1974 saw the founding members of Vancouver Cooperative Radio, CFRO-FM shoveling inches of pigeon droppings out of an abandoned building in a marginalized neighborhood. The Canadian Radio-Television and Telecommunications commission had just granted the co-op a license and the group hurried to move into its new home, a long-unused bank. They replaced dust and bird nests with microphones and soundboards. They invited the surrounding communities to come in and share music, art and ideas with anyone who could pick up the signal.
These first members might have felt like Tesla, Marconi and Fessenden did when they began experimenting with radio transmission in the early 1900s. At that time people thought the new technology was just a fad. Young boys built short wave radios and learned Morse Code. No one else paid the innovations much attention. By the 1920s, though, radio capabilities had advanced and privately owned stations began broadcasts. The power of radio, the immediate transmission of sound to a wide audience, became a crucial media and entertainment force.
Like the first proponents of radio, the Co-op Radio started out as a small group, just 231 members. Those individuals, however, knew they were a part of something important. Like the medium of radio itself, the co-ops listenership and impact has increased exponentially. Today the co-op still works out of that same neighborhood, but the place they can call home is far larger than one bedraggled building. 30,000 members listen throughout 944,735 square kilometers.
More than the volume of listenership, Radio Co-op measures success through its decades-long dedication to underrepresented people. The co-op, unlike most radio, receives no funding from advertisers. Instead, members and listeners entirely support and direct the station. That means CFRO can and must give voice to individuals, communities, music, art, ideas and questions not usually allowed exposure on private radio stations.
CFRO runs twenty-four hours a day and very few of those hours have the same hosts or content. Tune in to 100.5 for the week and you will hear a massive range of music, discussions of art and politics as well as alternative news sources. About twenty percent of the broadcast happens in languages other than English. Anthology of Jewish Music, Mundo Flamenco, The Iranian Womens Show, Gospel Train, South Slavs and eighty-five other programs all live harmoniously on the weekly schedule. They all record out of the same sound booths. They all call Co-op Radio their home.
A staff of only four part-time paid employees (all femalea rare thing in Canadian radio) manages CFRO. Such a massive undertaking is possible because they do not work alone. 350 volunteers dedicate time to the station. Throughout its almost 40 years, Co-op Radio has fallen on some hard economic times, but volunteers, staff and members pull together to keep the station talking to listeners. For thousands of people, the station is a priority.

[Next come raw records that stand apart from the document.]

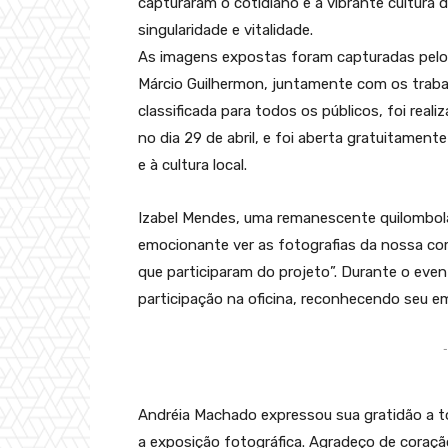
capturaram o cotidiano e a vibrante cultura
singularidade e vitalidade.
As imagens expostas foram capturadas pelo
Márcio Guilhermon, juntamente com os trabal
classificada para todos os públicos, foi reali
no dia 29 de abril, e foi aberta gratuitamen
e à cultura local.
Izabel Mendes, uma remanescente quilombola
emocionante ver as fotografias da nossa co
que participaram do projeto”. Durante o eve
participação na oficina, reconhecendo seu 
-
Andréia Machado expressou sua gratidão a t
a exposição fotográfica. Agradeço de coraç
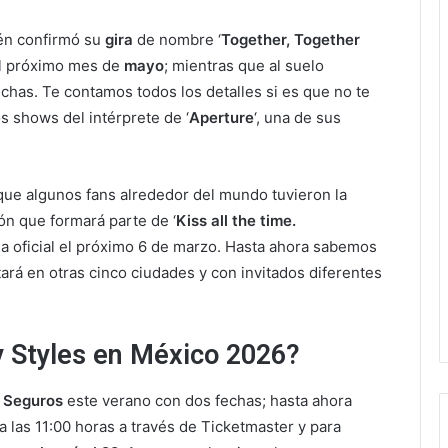
én confirmó su
gira
de nombre ‘
Together, Together
l próximo mes de
mayo
; mientras que al suelo
echas. Te contamos todos los detalles si es que no te
s shows del intérprete de ‘
Aperture
‘, una de sus
 que algunos fans alrededor del mundo tuvieron la
ión que formará parte de ‘
Kiss all the time.
ma oficial el próximo 6 de marzo. Hasta ahora sabemos
tará en otras cinco ciudades y con invitados diferentes
 Styles en México 2026?
P Seguros
este verano con dos fechas; hasta ahora
a las 11:00 horas a través de Ticketmaster y para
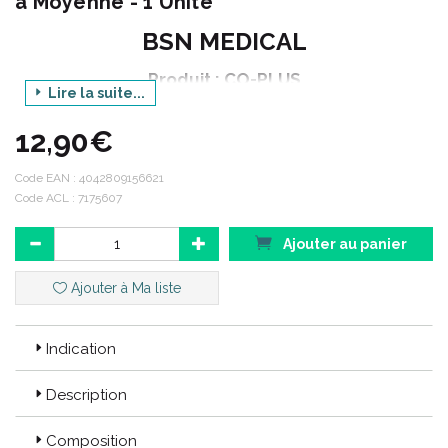
à Moyenne - 1 Unité
BSN MEDICAL
Produit : CO-PLUS
Lire la suite...
Dimensions : 3 m x 7 cm
12,90€
Couleur : BLANC
Conditionnement : 1 unité
Code EAN :
4042809156621
Code ACL : 7175607
Ajouter au panier
Code ACL : 7175607
Ajouter à Ma liste
Code EAN : 4042809156621 / 3401071756075
Indication
Description
Composition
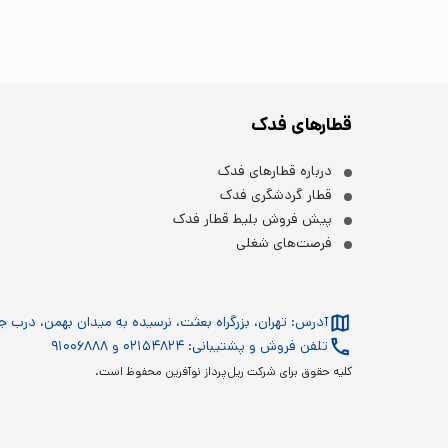
قطارهای فدک
درباره قطارهای فدک
قطار گردشگری فدک
پیش فروش بلیط قطار فدک
فرصت‌های شغلی
آدرس: تهران، بزرگراه بعثت، نرسیده به میدان بهمن، درب 
تلفن فروش و پشتیبانی: ۰۲۱۵۴۸۲۴ و ۹۱۰۰۶۸۸۸
کلیه حقوق برای شرکت ریل‌پرداز نوآفرین محفوظ است.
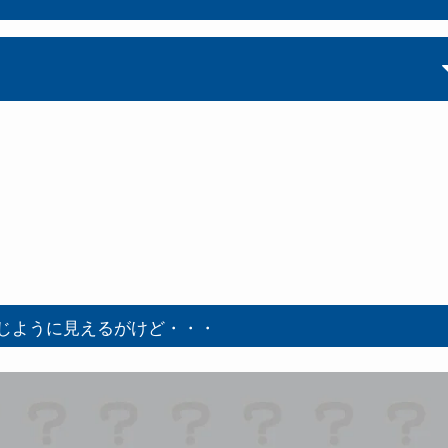
じように見えるがけど・・・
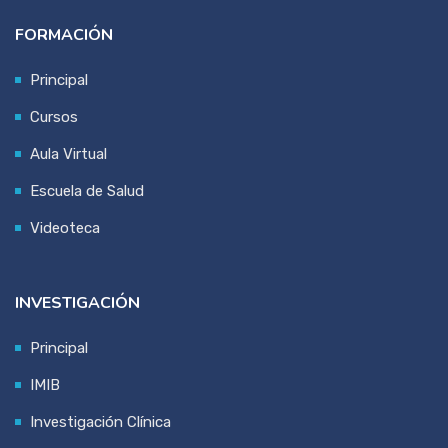
FORMACIÓN
Principal
Cursos
Aula Virtual
Escuela de Salud
Videoteca
INVESTIGACIÓN
Principal
IMIB
Investigación Clínica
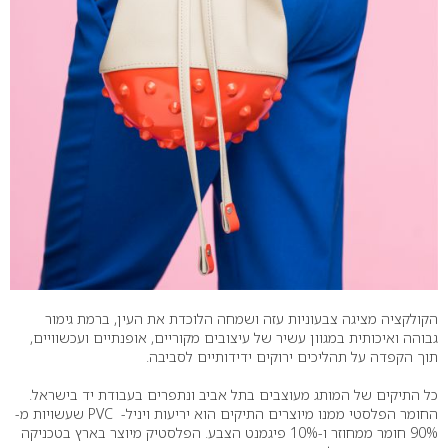
הקולקציה מציגה צבעוניות עזה ושמחה הלוכדת את העין, ברמת גימור
גבוהה ואיכותית במגוון עשיר של עיצובים מקוריים, אופנתיים ועכשוויים,
תוך הקפדה על תהליכים ירוקים ידידותיים לסביבה.
כל התיקים של המותג מעוצבים בתל אביב ונתפרים בעבודת יד בישראל.
החומר הפלסטי ממנו מיוצרים התיקים הוא יריעות ויניל- PVC שעשויות מ-
90% חומר ממחוזר ו-10% פיגמנט הצבע. הפלסטיק מיוצר בארץ בטכניקה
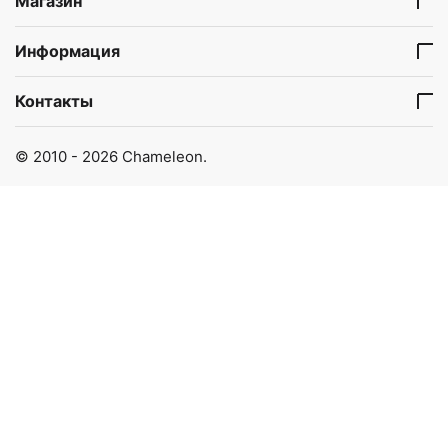
Магазин
Информация
Контакты
© 2010 - 2026 Chameleon.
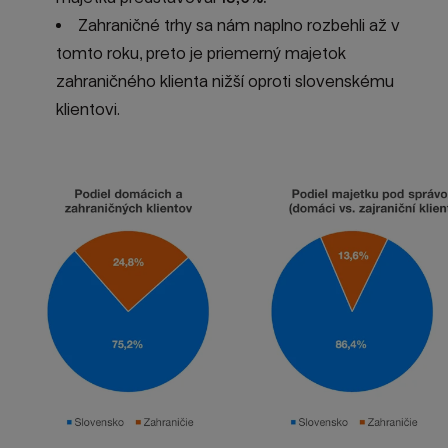
Zahraničné trhy sa nám naplno rozbehli až v
tomto roku, preto je priemerný majetok
zahraničného klienta nižší oproti slovenskému
klientovi.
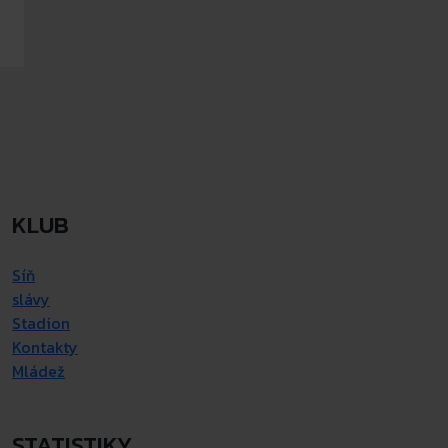
KLUB
Síň
slávy
Stadion
Kontakty
Mládež
STATISTIKY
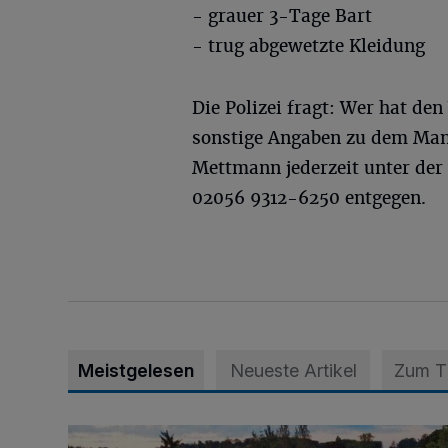
- grauer 3-Tage Bart
- trug abgewetzte Kleidung
Die Polizei fragt: Wer hat den
sonstige Angaben zu dem Man
Mettmann jederzeit unter de
02056 9312-6250 entgegen.
Meistgelesen
Neueste Artikel
Zum 
Vier Tage mit vollem Programm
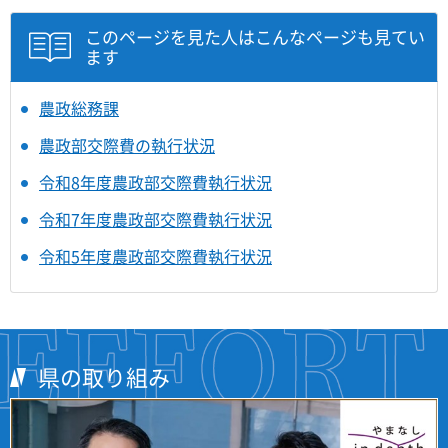
このページを見た人はこんなページも見てい
ます
農政総務課
農政部交際費の執行状況
令和8年度農政部交際費執行状況
令和7年度農政部交際費執行状況
令和5年度農政部交際費執行状況
県の取り組み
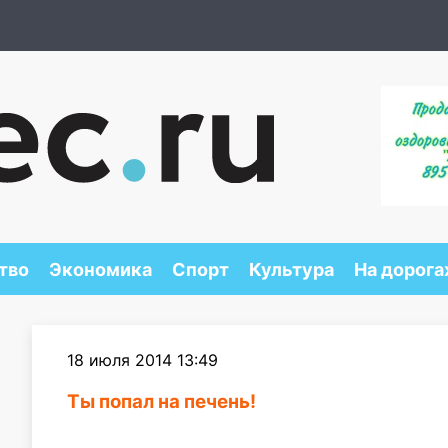
тво
Экономика
Спорт
Культура
На дорога
18 июля 2014 13:49
Ты попал на печень!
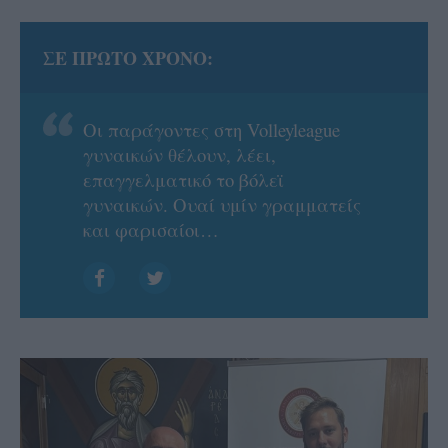
ΣΕ ΠΡΩΤΟ ΧΡΟΝΟ:
Οι παράγοντες στη Volleyleague
γυναικών θέλουν, λέει,
επαγγελματικό το βόλεϊ
γυναικών. Ουαί υμίν γραμματείς
και φαρισαίοι…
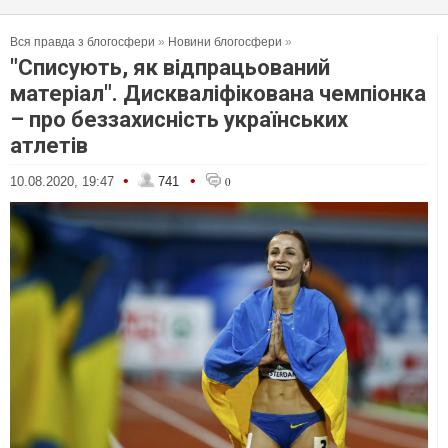
Вся правда з блогосфери
»
Новини блогосфери
»
"Списують, як відпрацьований
матеріал". Дискваліфікована чемпіонка
– про беззахисність українських
атлетів
•
•
10.08.2020, 19:47
741
0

In an era where TV and Netflix dominate media, where individuals have access to constant, instant entertainment and news, it is testimony to the work of the station that what they do remains vital to their city. People keep listening.
The station has come a long way from the days when volunteers had to hand deliver tape from studio to transmitter. In every way they can, Co-op Radio keeps up with the times. Embracing new technologies and trends, the station streams content through their website and offers podcasts.
While the distribution of radio may be changing, staff, members and listeners know that the basic importance of transmitting sound, the voices and music of people, has not diminished. There is no reason to think that CFRO will stop communicating with Vancouver any time soon.